Today is a very pleasant 60 degrees. The sun is shining.
I'm surprised at how much sun there is here. I've got to go pick up my BP medication and I just don't feel like washing my hair! I overslept and miss the stats discussion. I never go anyway because there is the econ discussion at the same time....so I was looking forward to it.
but I came home late Monday night and got right up and went to school on Tuesday and it was just one thing after another! I didn't get home until 9:30pm. I did an interview at 6. We probably didn't actually start until 6:30 and were done about 8:45. We walked to the train station together and I walked home the rest of the way myself in the dark--yuk! I was going to take a taxi, but it costs money and I didn't want to spend it when we could go together.
I had a terrible headache after I got home. All the tension just let loose. I felt bone tired ---as my mother in law says (its a very good description of a certain kind of tiredness). So I slept in. I wanted to get my cortisol down. My doctor and my sister both said, "Cortisol" when I said I'd gained 8 pounds in 2 months. That is a TON!!! I gained 10 pounds in 6 months last year when I was tripping out about applying to grad school and taking beta blockers. Now I am tripping out here and on beta blockers again. Geesh.
It appears that school is bad for my health.
but it is so darn fun. We discuss fun and interesting things. I SO enjoy the novelty! and I love this little city, but I sure hate walking by myself outside.
I went to the clinic today to turn in my shot records. I had my old shot record from the WHO (thanks Dad!) which showed my measles immunization in sept 1966 (long time ago) and then I got a shot when I went back home---saved 40 something dollars because it costs 67 dollars here but I paid my 20 copay.
One story I keep telling everyone is that I can tell I'm overloaded because at 6am on Saturday, as I prepared to go to the airport to fly home, I was trying to add 125 plus 150 (I was thinking of the cost of the package they gave me to come here---25,000 a year for five years plus 30,000 per year for five years tuition remission). and I could not add 150 + 125 (275). I kept thinking.....375? wait...no.....250?.....wait......and as I brushed my teeth, I could not get my brain to work on that.
Clearly someone needs a break!
but I had a nice trip home. It was so good to see my little S. Mr was great, too, but he drove so fast on the way home from San Antonio (I couldn't get the flight into my own city) that I was getting super stressed. and I could not get him to get out of that mode! He gets so mad at other cars, he rides in their blind spots OR WORSE He will change lanes at a diagonal to someone's blindspot so that I panic that they don't know we are there and could move into us. He drove over 70mph and since I only drive about 30 around here---and don't really ever get faster than 55 even on the highways due to traffic......I felt like I was a zooming bullet racing through the atmosphere on a course to destruction!

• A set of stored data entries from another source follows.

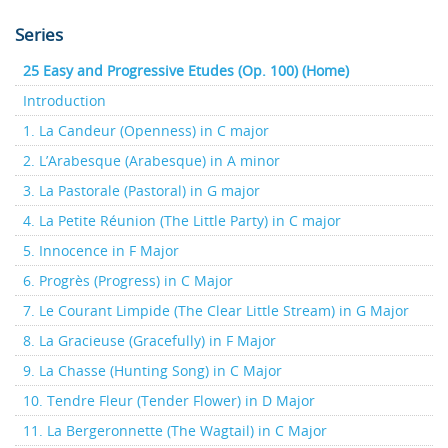
Series
25 Easy and Progressive Etudes (Op. 100) (Home)
Introduction
1. La Candeur (Openness) in C major
2. L’Arabesque (Arabesque) in A minor
3. La Pastorale (Pastoral) in G major
4. La Petite Réunion (The Little Party) in C major
5. Innocence in F Major
6. Progrès (Progress) in C Major
7. Le Courant Limpide (The Clear Little Stream) in G Major
8. La Gracieuse (Gracefully) in F Major
9. La Chasse (Hunting Song) in C Major
10. Tendre Fleur (Tender Flower) in D Major
11. La Bergeronnette (The Wagtail) in C Major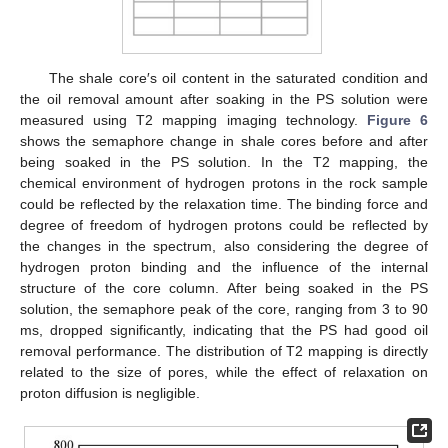
The shale core′s oil content in the saturated condition and
the oil removal amount after soaking in the PS solution were
measured using T2 mapping imaging technology.
Figure 6
shows the semaphore change in shale cores before and after
being soaked in the PS solution. In the T2 mapping, the
chemical environment of hydrogen protons in the rock sample
could be reflected by the relaxation time. The binding force and
degree of freedom of hydrogen protons could be reflected by
the changes in the spectrum, also considering the degree of
hydrogen proton binding and the influence of the internal
structure of the core column. After being soaked in the PS
solution, the semaphore peak of the core, ranging from 3 to 90
ms, dropped significantly, indicating that the PS had good oil
removal performance. The distribution of T2 mapping is directly
related to the size of pores, while the effect of relaxation on
proton diffusion is negligible.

Then I got home and my bedroom was freezing. The kind that gives me a headache and feels painful. and there was no milk, coke, or bottles of water, no allergy medicine......I was out of various supplies and my daughter S complained that she had been going without.

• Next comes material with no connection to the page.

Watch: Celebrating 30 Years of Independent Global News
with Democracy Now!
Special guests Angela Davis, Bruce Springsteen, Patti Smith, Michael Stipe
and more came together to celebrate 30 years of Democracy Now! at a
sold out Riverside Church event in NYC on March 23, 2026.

When I went to a restaurant, it was freezing inside.
So it is just the reverse of here. HERE it is hot inside and cold outside. HOME it is hot outside and cold inside. Made it seem that there is not much difference.
But OH how I loved all the familiar things. I knew where everything was. I could go here and there. I went to half price books and to academy to get magnifying ruler bookmarks and hunter hand warmers, respectively. I went to Pappadeaux's, China Buffet, and Chuy's YUM---not real good for the old BP or the obesity! I took my girls and my mom to the salon where I got a pedicure, girls got false nails and mom got her own manicure. We let the girls go on and mom and I chatted as our nails dried.
Now my computer is on some sideways orientation ---my laptop----(I'm working on the desktop so I can actually see what I'm writing without cocking my head to one side) and I'm hoping my K will have time to work on it. He's very sick with a bad cold and still working full time so I know he's tired.
My friend J will be going to Seattle soon and I know she'll have a blast! It will be great to escape the heat of our town because it was 85 today, Mr said. That is HOT! and she likes cool weather. She'd enjoy it here. Except how hot it is in buildings.
My sis has a new job and I hope that one works well for her. She says she was surprised that working 12 hour shifts was not hard on her legs! Wow! Must be God's grace. I can't imagine working on my feet for 12 hours.
I really wanted to be a nurse, but the 12 hour thing really puts me off. Now that I'm here doing crazy math stuff I hate, I think I'd do less well as a nurse. There's more math to do.
I'm off here. Please pray that I am able to do my stats. My mood just PITS when I begin working on that stuff. And my econ grade was HORRIBLE. Really bad. Not just distasteful.